[Data items]

____________

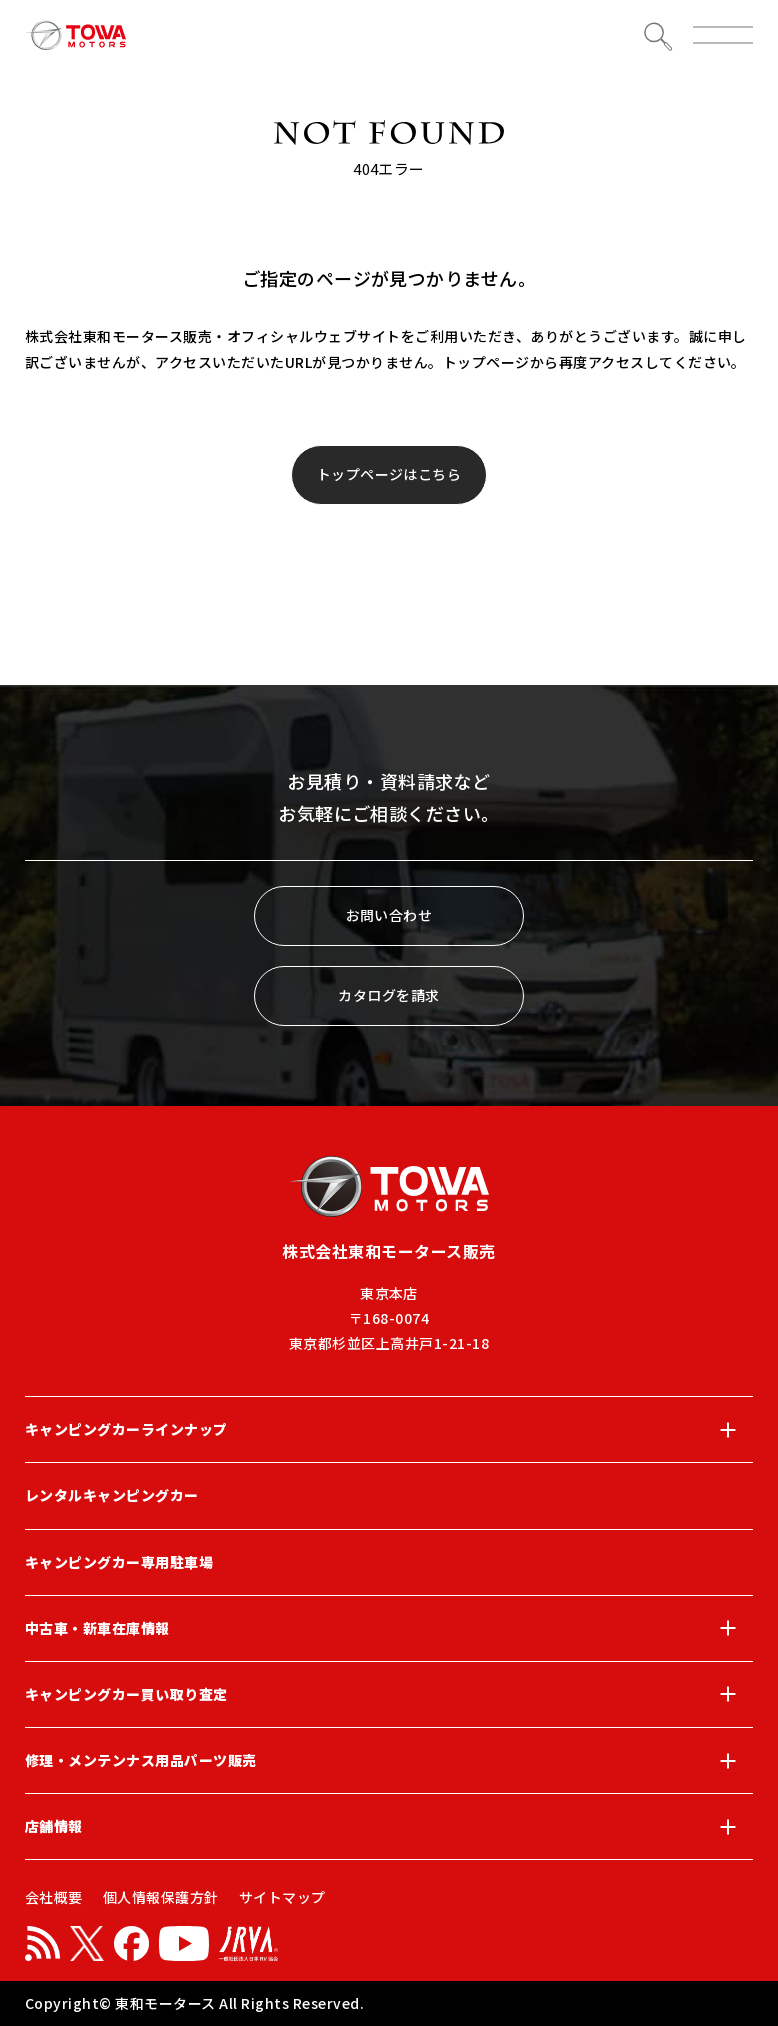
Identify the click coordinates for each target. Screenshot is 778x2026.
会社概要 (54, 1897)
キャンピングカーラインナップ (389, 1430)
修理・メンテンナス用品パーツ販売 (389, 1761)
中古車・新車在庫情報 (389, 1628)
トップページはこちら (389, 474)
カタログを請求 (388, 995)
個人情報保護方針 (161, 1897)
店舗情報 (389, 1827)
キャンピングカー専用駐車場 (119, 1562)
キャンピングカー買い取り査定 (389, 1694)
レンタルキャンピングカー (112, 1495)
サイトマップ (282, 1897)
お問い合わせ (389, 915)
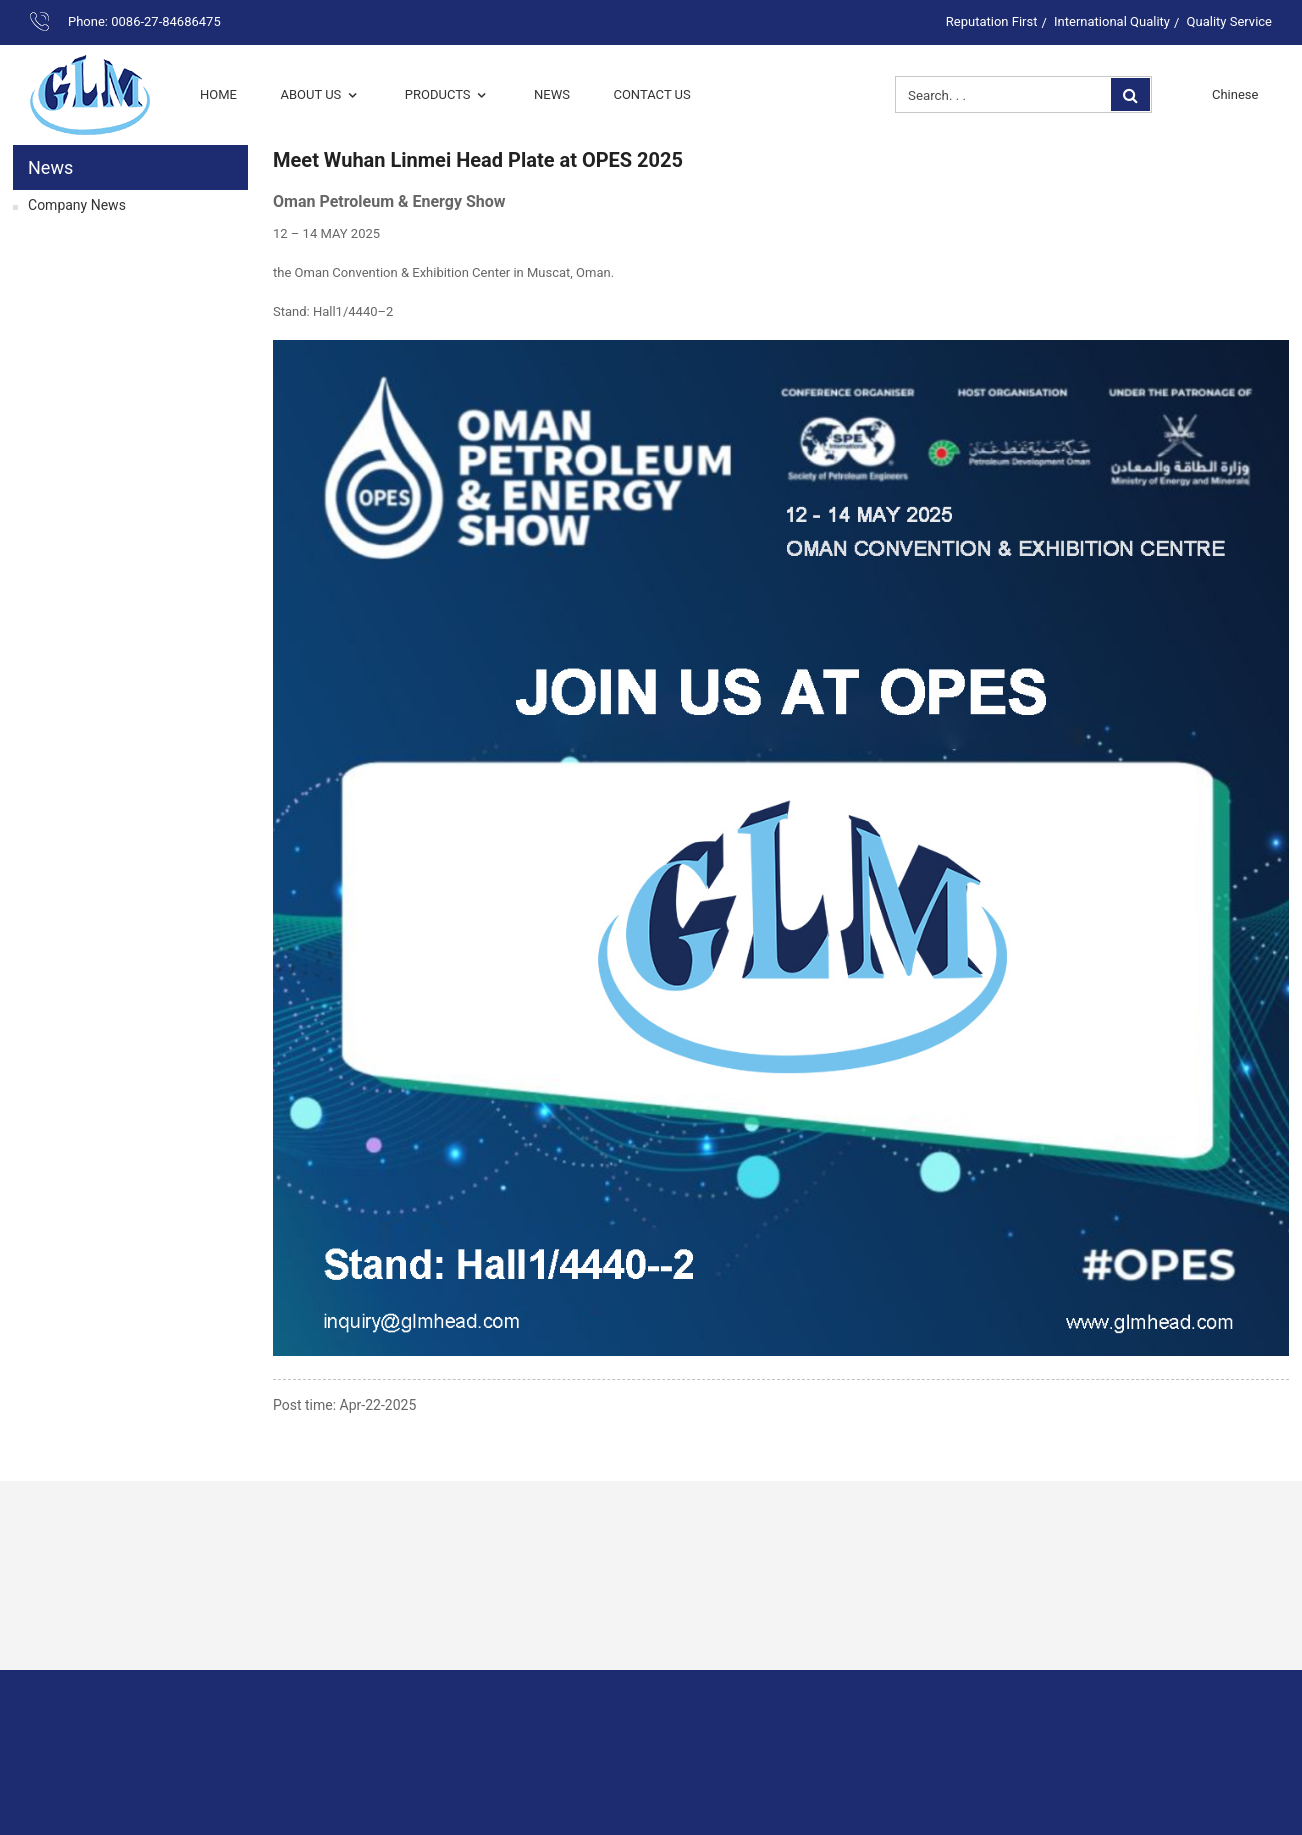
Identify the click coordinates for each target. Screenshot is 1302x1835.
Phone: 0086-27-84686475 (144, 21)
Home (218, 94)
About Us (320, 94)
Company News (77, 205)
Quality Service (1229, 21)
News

____________

Work to be completed:
Only the lines from the one holding "修理・メンテンナス用品パーツ販売 (389, 1761)" through the end of the data are to be printed, exactly as they stand and with no pictures.

Answer to the problem:
修理・メンテンナス用品パーツ販売 (389, 1761)
中古車・新車在庫情報 (389, 1628)
トップページはこちら (389, 474)
カタログを請求 (388, 995)
個人情報保護方針 (161, 1897)
店舗情報 (389, 1827)
キャンピングカー専用駐車場 (119, 1562)
キャンピングカー買い取り査定 (389, 1694)
レンタルキャンピングカー (112, 1495)
サイトマップ (282, 1897)
お問い合わせ (389, 915)
Identify the click coordinates for each target. Screenshot is 1302x1835.
Phone: 0086-27-84686475 (144, 21)
Home (218, 94)
About Us (320, 94)
Company News (77, 205)
Quality Service (1229, 21)
News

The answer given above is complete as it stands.